Öffentlichkeit, Öffentlichkeit, Öffentlichkeit
Neben der „Peer Review“ durch die Mitgliedstaaten ist öffentliche Aufmerksamkeit von entscheidender Bedeutung. Nur wenn Vorreiter und Nachzügler in regelmäßigen Abständen ins Licht der Öffentlichkeit gerückt werden, kann „blaming and shaming“ wirklich funktionieren. Hier lag das Kernproblem der Lissabon-Strategie. Weder wurde in den nationalen Massenmedien regelmäßig über die Fortschritte im EU-Vergleich berichtet, noch gelang es auf europäischer Ebene ein geeignetes Forum zu etablieren, das eine solche Öffentlichkeit hätte erzeugen können. Während über andere europäische Rangvergleiche, und seien es die Gesangsdarbietungen beim Eurovision Song Contest, intensiv und kontrovers berichtet wurde, gelang dies für die so wichtigen Fragen nach dem ökonomischen, ökologischen und sozialen Vorankommen der EU-Staaten nur sehr bedingt. Der Handlungsdruck für die Regierung eines schwach abschneidenden Landes blieb deswegen zu gering.
Weniger ist mehr
Neben der wenig transparenten Ergebnisaufbereitung scheiterte „Lissabon“ auch an einer
überfrachteten Agenda kaum mehr überschaubarer Einzelziele. Die mangelhafte Koordinierung von widersprüchlichen Prioritäten verkomplizierte die Aufgabe zusätzlich. Wenige, dafür klar quantifizierbare Zielvorgaben (sowohl auf europäischer als auch auf nationaler Ebene) sind jedoch der Schlüssel, um die Wirksamkeit eines Benchmarkings sicherzustellen. „Europa 2020“ hat den europäischen Zielkanon auf immerhin acht Kernindikatoren verschlankt. So lässt sich der Zielerreichungsgrad von jedermann auf einen Blick erfassen (siehe Grafik links), und die Profile von Stärken und Schwächen werden einfach ersichtlich. Daneben muss allerdings auch bedacht werden, dass ein Leistungsvergleich zwischen Ländern nur dann sinnvoll ist, wenn er deren jeweilige Ausgangsbedingungen fair berücksichtigt. Ist dies nicht der Fall, wird der Wettbewerb verzerrt, und das (Anreiz-)Instrument läuft insgesamt ins Leere (siehe zu den aktuellen Vorgaben der „Europa 2020“-Strategie für einzelne Länder ).
Ganz oben ansiedeln
Wirklich wirksam werden kann Benchmarking zwischen den EU-Staaten schließlich auch erst dann, wenn die Bewertung auf höchster politischer Ebene angesiedelt wird. Neben der Zielfestlegung durch den Europäischen Rat kommt der EU-Kommission dabei eine zentrale Bedeutung zu. Durch den Vertag von Lissabon stehen ihr seit 2009 erweiterte Koordinierungs- und Kontrollmöglichkeiten (Empfehlungen, politische Warnungen bis hin zu Sanktionen, die dann aber über die eigentliche OMC-Methode hinausgreifen) zur Verfügung, um den Reformdruck auf Nachzügler zusätzlich anzuheizen.
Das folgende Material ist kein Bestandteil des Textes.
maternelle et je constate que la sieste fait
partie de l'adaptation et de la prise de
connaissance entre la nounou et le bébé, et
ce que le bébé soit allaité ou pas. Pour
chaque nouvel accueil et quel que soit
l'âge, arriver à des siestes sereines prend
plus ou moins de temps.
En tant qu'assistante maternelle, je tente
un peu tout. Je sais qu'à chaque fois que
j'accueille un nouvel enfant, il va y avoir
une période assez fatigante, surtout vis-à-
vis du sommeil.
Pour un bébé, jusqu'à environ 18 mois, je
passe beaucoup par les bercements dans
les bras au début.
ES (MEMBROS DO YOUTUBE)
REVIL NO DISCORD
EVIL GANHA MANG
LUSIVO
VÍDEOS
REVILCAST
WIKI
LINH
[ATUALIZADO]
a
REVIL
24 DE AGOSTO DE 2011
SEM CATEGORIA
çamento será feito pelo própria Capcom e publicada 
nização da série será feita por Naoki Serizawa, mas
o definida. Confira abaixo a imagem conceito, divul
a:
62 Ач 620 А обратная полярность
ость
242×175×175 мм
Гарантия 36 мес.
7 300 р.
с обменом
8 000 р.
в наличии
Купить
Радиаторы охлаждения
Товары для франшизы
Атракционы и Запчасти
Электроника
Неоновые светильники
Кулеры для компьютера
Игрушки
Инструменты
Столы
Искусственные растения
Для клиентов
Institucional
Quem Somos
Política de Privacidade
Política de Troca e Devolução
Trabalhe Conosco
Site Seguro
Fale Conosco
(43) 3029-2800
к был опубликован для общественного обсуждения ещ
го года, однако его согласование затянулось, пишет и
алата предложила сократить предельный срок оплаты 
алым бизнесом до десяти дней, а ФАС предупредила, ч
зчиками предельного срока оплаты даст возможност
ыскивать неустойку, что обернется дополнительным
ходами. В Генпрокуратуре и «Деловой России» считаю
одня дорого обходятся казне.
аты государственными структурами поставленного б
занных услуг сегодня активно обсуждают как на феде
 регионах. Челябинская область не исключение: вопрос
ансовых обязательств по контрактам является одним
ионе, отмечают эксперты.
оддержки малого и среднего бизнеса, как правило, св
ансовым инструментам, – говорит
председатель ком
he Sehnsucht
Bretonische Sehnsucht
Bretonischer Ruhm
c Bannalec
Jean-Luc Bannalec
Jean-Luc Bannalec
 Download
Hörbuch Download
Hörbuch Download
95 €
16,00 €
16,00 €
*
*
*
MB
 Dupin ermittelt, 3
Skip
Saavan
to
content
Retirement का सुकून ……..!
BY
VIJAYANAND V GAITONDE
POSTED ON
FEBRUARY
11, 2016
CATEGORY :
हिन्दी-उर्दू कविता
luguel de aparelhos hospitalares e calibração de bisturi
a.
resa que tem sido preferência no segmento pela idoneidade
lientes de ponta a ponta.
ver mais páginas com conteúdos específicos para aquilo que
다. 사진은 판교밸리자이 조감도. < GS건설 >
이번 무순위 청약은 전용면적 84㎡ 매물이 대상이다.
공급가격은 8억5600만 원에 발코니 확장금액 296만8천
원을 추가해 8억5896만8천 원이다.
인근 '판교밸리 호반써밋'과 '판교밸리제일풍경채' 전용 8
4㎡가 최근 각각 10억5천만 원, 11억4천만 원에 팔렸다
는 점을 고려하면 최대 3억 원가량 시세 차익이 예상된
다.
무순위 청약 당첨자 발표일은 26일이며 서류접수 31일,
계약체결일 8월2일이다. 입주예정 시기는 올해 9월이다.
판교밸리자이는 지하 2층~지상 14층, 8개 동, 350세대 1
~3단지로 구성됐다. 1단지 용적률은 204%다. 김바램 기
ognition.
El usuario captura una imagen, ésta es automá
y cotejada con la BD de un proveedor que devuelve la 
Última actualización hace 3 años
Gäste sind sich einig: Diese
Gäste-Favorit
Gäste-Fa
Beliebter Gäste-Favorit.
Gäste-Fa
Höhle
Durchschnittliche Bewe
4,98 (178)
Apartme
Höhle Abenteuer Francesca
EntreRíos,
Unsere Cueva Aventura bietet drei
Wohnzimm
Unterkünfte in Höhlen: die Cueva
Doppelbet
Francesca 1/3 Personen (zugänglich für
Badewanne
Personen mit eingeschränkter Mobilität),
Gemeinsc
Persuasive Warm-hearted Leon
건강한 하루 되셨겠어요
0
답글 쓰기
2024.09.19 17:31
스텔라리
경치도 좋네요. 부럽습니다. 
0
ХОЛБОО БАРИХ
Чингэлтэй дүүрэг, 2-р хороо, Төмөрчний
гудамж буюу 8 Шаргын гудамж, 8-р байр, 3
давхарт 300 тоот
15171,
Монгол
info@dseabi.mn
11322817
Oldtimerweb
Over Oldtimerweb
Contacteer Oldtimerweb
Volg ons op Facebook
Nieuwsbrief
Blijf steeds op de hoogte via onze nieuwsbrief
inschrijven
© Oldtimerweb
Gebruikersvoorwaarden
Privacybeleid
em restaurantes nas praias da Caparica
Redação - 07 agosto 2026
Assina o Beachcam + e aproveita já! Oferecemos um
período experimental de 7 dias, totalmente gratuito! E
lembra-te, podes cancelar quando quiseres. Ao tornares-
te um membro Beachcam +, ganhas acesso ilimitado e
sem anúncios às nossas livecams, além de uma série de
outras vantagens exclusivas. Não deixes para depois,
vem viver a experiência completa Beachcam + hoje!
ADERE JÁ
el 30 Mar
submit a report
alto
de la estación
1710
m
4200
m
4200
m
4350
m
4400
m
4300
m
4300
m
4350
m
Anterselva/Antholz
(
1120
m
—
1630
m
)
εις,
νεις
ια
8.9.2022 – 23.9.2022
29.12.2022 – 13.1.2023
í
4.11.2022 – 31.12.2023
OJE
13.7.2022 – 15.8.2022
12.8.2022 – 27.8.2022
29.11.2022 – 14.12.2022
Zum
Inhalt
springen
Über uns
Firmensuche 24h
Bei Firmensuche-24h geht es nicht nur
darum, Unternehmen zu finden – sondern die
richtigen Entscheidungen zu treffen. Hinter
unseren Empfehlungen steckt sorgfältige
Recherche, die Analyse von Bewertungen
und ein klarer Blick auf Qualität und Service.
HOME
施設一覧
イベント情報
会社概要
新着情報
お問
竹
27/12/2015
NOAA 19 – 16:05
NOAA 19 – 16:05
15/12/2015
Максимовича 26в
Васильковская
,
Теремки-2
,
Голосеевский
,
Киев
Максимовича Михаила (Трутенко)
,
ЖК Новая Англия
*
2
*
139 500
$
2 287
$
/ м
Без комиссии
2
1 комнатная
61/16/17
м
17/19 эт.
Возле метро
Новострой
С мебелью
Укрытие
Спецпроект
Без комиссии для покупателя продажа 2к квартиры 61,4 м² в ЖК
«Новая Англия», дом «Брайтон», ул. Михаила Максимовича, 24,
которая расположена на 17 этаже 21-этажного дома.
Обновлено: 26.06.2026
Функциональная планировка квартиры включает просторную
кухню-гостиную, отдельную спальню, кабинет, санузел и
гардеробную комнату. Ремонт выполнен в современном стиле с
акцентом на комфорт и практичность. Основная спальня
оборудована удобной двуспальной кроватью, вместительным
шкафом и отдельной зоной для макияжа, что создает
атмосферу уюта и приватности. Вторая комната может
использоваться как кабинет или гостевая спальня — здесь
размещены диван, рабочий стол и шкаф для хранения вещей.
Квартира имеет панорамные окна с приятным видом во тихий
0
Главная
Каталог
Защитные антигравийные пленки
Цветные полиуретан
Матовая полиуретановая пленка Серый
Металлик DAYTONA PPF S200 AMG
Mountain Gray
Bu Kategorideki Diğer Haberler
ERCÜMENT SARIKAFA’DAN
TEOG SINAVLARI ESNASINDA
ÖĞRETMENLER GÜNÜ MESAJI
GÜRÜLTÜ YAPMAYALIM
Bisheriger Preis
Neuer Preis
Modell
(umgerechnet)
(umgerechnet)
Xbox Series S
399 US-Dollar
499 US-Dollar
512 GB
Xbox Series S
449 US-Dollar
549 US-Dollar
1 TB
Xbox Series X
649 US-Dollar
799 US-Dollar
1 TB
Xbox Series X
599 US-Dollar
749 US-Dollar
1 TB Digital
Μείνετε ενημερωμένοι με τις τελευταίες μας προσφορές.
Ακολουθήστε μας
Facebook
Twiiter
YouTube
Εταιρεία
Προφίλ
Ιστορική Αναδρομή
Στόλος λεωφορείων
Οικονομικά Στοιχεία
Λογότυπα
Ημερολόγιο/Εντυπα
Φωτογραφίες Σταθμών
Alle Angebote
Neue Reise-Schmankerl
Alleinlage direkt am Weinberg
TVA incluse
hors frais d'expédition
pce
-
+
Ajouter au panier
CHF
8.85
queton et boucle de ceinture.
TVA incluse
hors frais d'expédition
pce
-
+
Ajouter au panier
Erfolg ist möglich, Geduld vorausgesetzt
Es gilt, diese neuen Möglichkeiten im Rahmen der Strategie „Europa 2020“ konsequent zu nutzen. Dazu gehört, den Wettbewerbsprozess zwischen den Staaten trotz überlagernder Themen auf der öffentlichen Agenda zu halten. Denkbare Formate dafür wären Anreize für die Vorreiter in Form von Auszeichnungen oder Preisen sowie blaue Briefe der EU-Kommission an die Nachzüglerstaaten. Wenn das gelingt, kann die OMC einen wichtigen Beitrag zur mittelfristigen Weiterentwicklung der EU hin zu mehr Wettbewerbsfähigkeit und Innovation leisten (zum vertieften Weiterlesen).